Problem details —
Word for word, reproduce each line of the data below, omitting every image.
/---
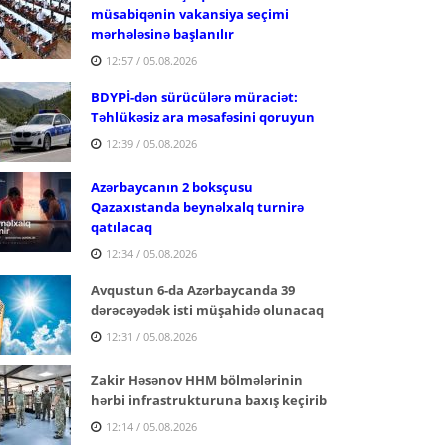
müsabiqənin vakansiya seçimi
mərhələsinə başlanılır
12:57 / 05.08.2026
BDYPİ-dən sürücülərə müraciət:
Təhlükəsiz ara məsafəsini qoruyun
12:39 / 05.08.2026
Azərbaycanın 2 boksçusu
Qazaxıstanda beynəlxalq turnirə
qatılacaq
12:34 / 05.08.2026
Avqustun 6-da Azərbaycanda 39
dərəcəyədək isti müşahidə olunacaq
12:31 / 05.08.2026
Zakir Həsənov HHM bölmələrinin
hərbi infrastrukturuna baxış keçirib
12:14 / 05.08.2026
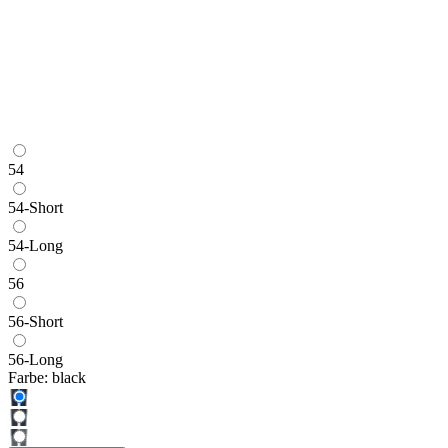
54
54-Short
54-Long
56
56-Short
56-Long
Farbe:
black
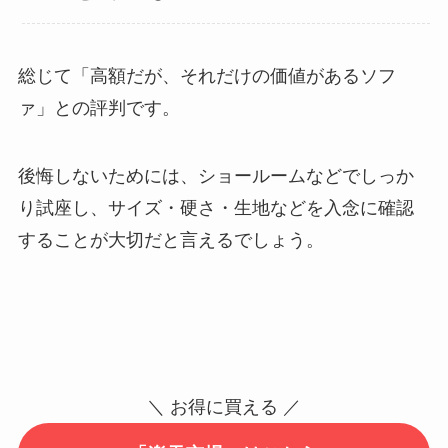
総じて「高額だが、それだけの価値があるソフ
ァ」との評判です。
後悔しないためには、ショールームなどでしっか
り試座し、サイズ・硬さ・生地などを入念に確認
することが大切だと言えるでしょう。
＼ お得に買える ／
\---
Result of the task —
müsabiqənin vakansiya seçimi
mərhələsinə başlanılır
12:57 / 05.08.2026
BDYPİ-dən sürücülərə müraciət:
Təhlükəsiz ara məsafəsini qoruyun
12:39 / 05.08.2026
Azərbaycanın 2 boksçusu
Qazaxıstanda beynəlxalq turnirə
qatılacaq
12:34 / 05.08.2026
Avqustun 6-da Azərbaycanda 39
dərəcəyədək isti müşahidə olunacaq
12:31 / 05.08.2026
Zakir Həsənov HHM bölmələrinin
hərbi infrastrukturuna baxış keçirib
12:14 / 05.08.2026
54
54-Short
54-Long
56
56-Short
56-Long
Farbe:
black
総じて「高額だが、それだけの価値があるソフ
ァ」との評判です。
後悔しないためには、ショールームなどでしっか
り試座し、サイズ・硬さ・生地などを入念に確認
することが大切だと言えるでしょう。
＼ お得に買える ／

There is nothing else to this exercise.